This repo shows an end-to-end example on how to use dbt to model a number of BigQuery datasets. A high level overview of the solution is provided on the README.md file.
Follow the steps in this guide to deploy your own BigQuery data model using dbt!
Click the Start button to move to the next step.
From Cloud Shell, execute the following to install 1.1.7 of Terraform:
export TERRAFORM_VERSION="1.1.7"
curl https://releases.hashicorp.com/terraform/${TERRAFORM_VERSION}/terraform_${TERRAFORM_VERSION}_linux_amd64.zip > terraform_${TERRAFORM_VERSION}_linux_amd64.zip && \
sudo unzip -o terraform_${TERRAFORM_VERSION}_linux_amd64.zip -d /usr/local/bin && \
rm -f terraform_${TERRAFORM_VERSION}_linux_amd64.zip
Verify that this is installed correctly by executing:
terraform -v
From Cloud Shell, execute the following to install dbt:
pip3 uninstall dbt-core
pip3 install --user --upgrade dbt-bigquery
Verify that this is installed correctly by executing:
dbt --version
Execute the following to set an environment variable that will be used throughout the rest of these instructions
export PROJECT_ROOT=$(pwd)
Open the terraform.tfvars.renameMe file.
The file should be in this format, the fields to fill in are quite self-explanatory:
project_prefix = "bigquery-dbt-bank"
billing_account_id = ""
bigquery_location = "US"
When you have finished editing this file, save a copy of this file as terraform.tfvars
within the terraform directory.
cp $PROJECT_ROOT/terraform/terraform.tfvars.renameMe $PROJECT_ROOT/terraform/terraform.tfvars
Create a new GCP project, enable the BigQuery API, and then create a dataset named raw
cd $PROJECT_ROOT/terraform
terraform init
terraform apply --auto-approve
Note that the project created will have a project id whose prefix is project_prefix
as defined in terraform.tfvars
, and a random suffix. The project id will be shown to you after you run terraform apply
.
Take note of the project id that was created. You will need this in the next step.

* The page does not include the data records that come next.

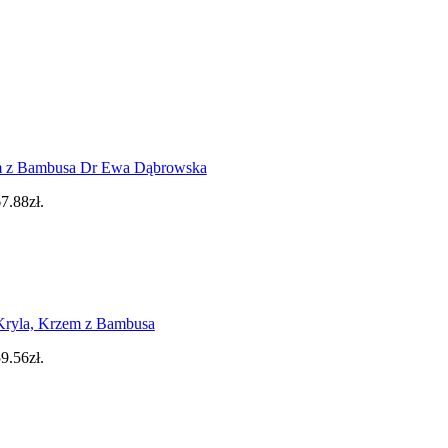
em z Bambusa Dr Ewa Dąbrowska
7.88zł.
ryla, Krzem z Bambusa
9.56zł.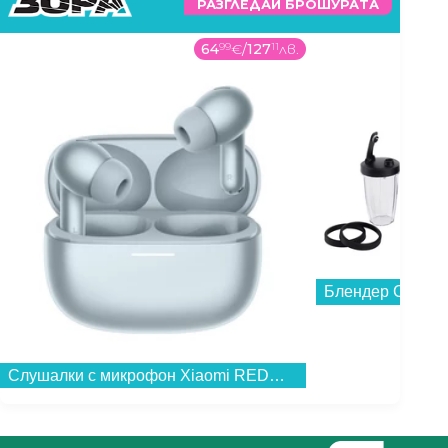
РАЗГЛЕДАЙ БРОШУРАТА
19
99
€
/
39
1
лв.
278
Блендер Crown CTB-1000...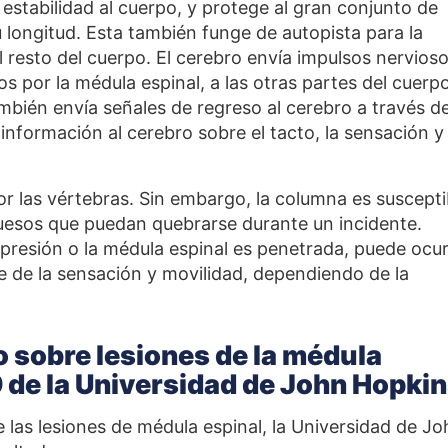
estabilidad al cuerpo, y protege al gran conjunto de
 longitud. Esta también funge de autopista para la
l resto del cuerpo. El cerebro envía impulsos nervios
os por la médula espinal, a las otras partes del cuerpo
mbién envía señales de regreso al cerebro a través d
nformación al cerebro sobre el tacto, la sensación y 
or las vértebras. Sin embargo, la columna es suscepti
huesos que puedan quebrarse durante un incidente.
e presión o la médula espinal es penetrada, puede ocur
 de la sensación y movilidad, dependiendo de la
o sobre lesiones de la médula
de la Universidad de John Hopkin
de las lesiones de médula espinal, la Universidad de J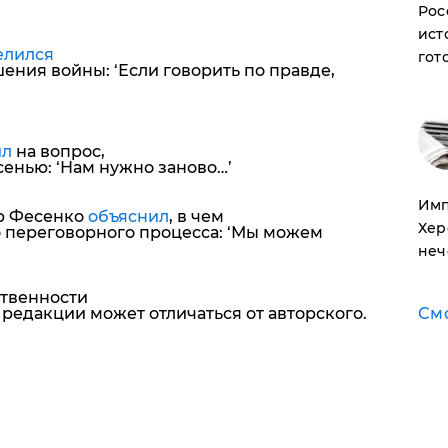
Рос
ист
елился
гот
ния войны: ‘Если говорить по правде,
ил
на вопрос,
сенью: ‘Нам нужно заново…’
Имп
р Фесенко
объяснил
, в чем
Хер
 переговорного процесса: ‘Мы можем
неч
ственности
См
редакции может отличаться от авторского.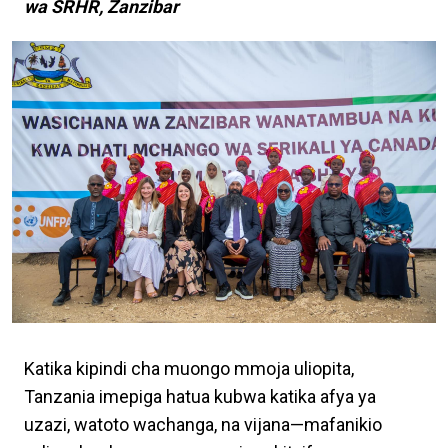
wa SRHR, Zanzibar
Katika kipindi cha muongo mmoja uliopita,
Tanzania imepiga hatua kubwa katika afya ya
uzazi, watoto wachanga, na vijana—mafanikio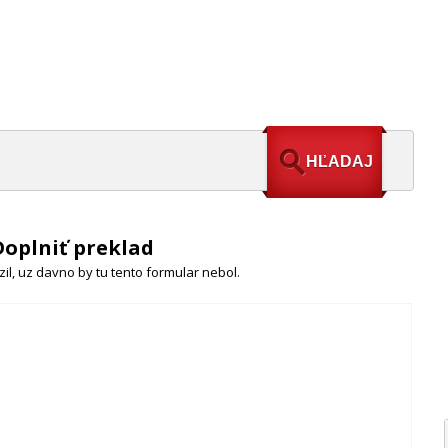
Doplniť preklad
il, uz davno by tu tento formular nebol.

cd $PROJECT_ROOT/terraform
terraform output project_id
Create a new file in ~/.dbt/profiles.yml if it doesn't exist already. Add the following code block to configure this project's connection to BigQuery:
bigquery_bank:
outputs:
dev:
dataset: bigquery_bank
fixed_retries: 1
location: <bigquery_location>
method: oauth
priority: batch
project: <project_id>
threads: 8
timeout_seconds: 300
type: bigquery
target: dev
Be sure to change the project
and the location
to correspond to the project id created by terraform (including the randomized suffix) and the location of the BigQuery dataset as configured in terraform.tfvars
.
Install dbt dependencies, as indicated in the dbt/packages.yml file.
cd $PROJECT_ROOT/dbt
dbt clean
dbt deps
Execute the following:
cd $PROJECT_ROOT/dbt
dbt run-operation stage_external_sources
This takes the GCS files listed in dbt/models/raw/external_tables.yml, and creates corresponding external tables in BigQuery within the raw
dataset.
For this tutorial, the data will come from a public Google Cloud Storage bucket gs://williamtsoi-bigquery-bank-demo/
. In your use case you may use data that has been Extract-Loaded by your platform of choice.
Execute the following:
cd $PROJECT_ROOT/dbt
dbt compile
This will execute the jinja macros from the dbt/analyses
directory, such as dbt/analyses/stg_card_transactions.sql:
{{ codegen.generate_base_model(
source_name='raw',
table_name='ext_card_transactions'
) }}
This macro will inspect the table schema of the ext_card_transactions
external table in the raw
dataset, and will generate a base SQL model for the staging schema.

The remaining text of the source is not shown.